Details are emerging of an incident which took place in Verdun, north east of France, last Friday, November 10th during which two men entered a Carmelite monastery, asked to see the chapel and proceeded to disrupt evening prayers by praying aloud in Arabic, warning the nuns present that they must convert to Islam.
Verdun is famous in European history because the largest and longest battle of the First World War was staged there; it was fought on February 21 and December 18 1916, between the German and French armies.
The French daily, L’Est Republicain, quotes the Bishop of Verdun, Monsignor Jean-Paul Gusching as describing how the two men, of approximately 30 years of age, engaged one of the nuns at the reception of the monastery just before 5pm last Friday evening.
When the Carmelite sister explained, after a short discussion, that she had to attend the office of vespers, the men asked if they could be present, to which the nun agreed.
The request in itself would not have appeared unusual; home to ten cloistered nuns, ranging from 36 to 84 years of age, the community often welcomes visitors wishing to join them in prayer.
Once inside the monastery grounds, however, and within the small chapel where the nuns were gathered, the two men proceeded to pray aloud in Arabic, ‘’presenting themselves are heralds’’, according to the bishop, and warning the nuns that if they did not convert to Islam, they would be going to hell.
Following the bizarre encounter, one of the men wrote ‘’Allah Akbar’’ in the monastery’s visitor book, before the pair exited the building, L’Est Republicain notes.
Although no physical violence took place during the incident, the nuns were ‘’deeply shocked’’ by the event, according to the bishop, adding that the incident was reported to police and two arrests being made the following day.

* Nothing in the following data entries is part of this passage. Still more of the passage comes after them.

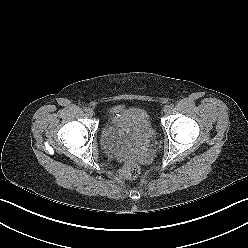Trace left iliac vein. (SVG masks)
Returning <instances> with one entry per match:
<instances>
[{
    "label": "left iliac vein",
    "instance_id": "4c4485c4",
    "mask_svg": "<svg viewBox=\"0 0 248 248\" xmlns=\"http://www.w3.org/2000/svg\"><path fill=\"white\" fill-rule=\"evenodd\" d=\"M163 111L165 114H169L171 111V107L169 105L164 106Z\"/></svg>",
    "mask_w": 248,
    "mask_h": 248
}]
</instances>
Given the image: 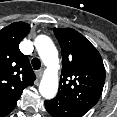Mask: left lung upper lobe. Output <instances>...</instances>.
Returning a JSON list of instances; mask_svg holds the SVG:
<instances>
[{"mask_svg":"<svg viewBox=\"0 0 117 117\" xmlns=\"http://www.w3.org/2000/svg\"><path fill=\"white\" fill-rule=\"evenodd\" d=\"M62 49V73L57 97L88 112L99 100L105 68L97 49L71 28H54Z\"/></svg>","mask_w":117,"mask_h":117,"instance_id":"left-lung-upper-lobe-1","label":"left lung upper lobe"}]
</instances>
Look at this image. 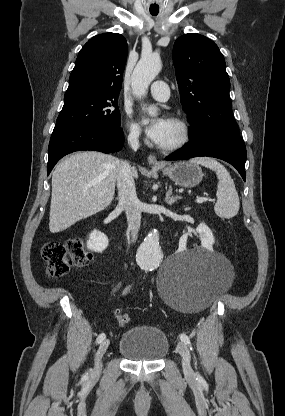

One may recall the attack at Saint-Étienne-du-Rouvray, Normandy, on July 26th, 2016, when an 85-year-old priest, Father Jacques Hamel, was assassinated by two Islamic State knifemen on the altar of his parish church during morning Mass.
Another incident in France. As recently as early October, a man interrupted weekday morning Mass in the city of Nantes, brandishing a gun and threatening the parish priest in front of a hundred parishioners.
The Archbishop of Mosul (Iraq), Monsignor Amel Shimoun Nona, ominously wrote in 2014, ‘‘our suffering is a prelude to what you, European Christians and westerners, will suffer in a not so distant future’’.
Similarly, in 2016, Bishop Isa Gürbüz, head of the Syrian Orthodox church in Switzerland warned Europeans that ‘’the Muslims are in Europe to take power…In 20 or 30 years, there will be in Europe an Islamic majority…What’s happening in the Middle East will happen in Europe”, the Syrian bishop warned.
Given the current climate, there is certain uneasiness amongst French Catholics that these warnings may not be as outlandish as they would once have seemed.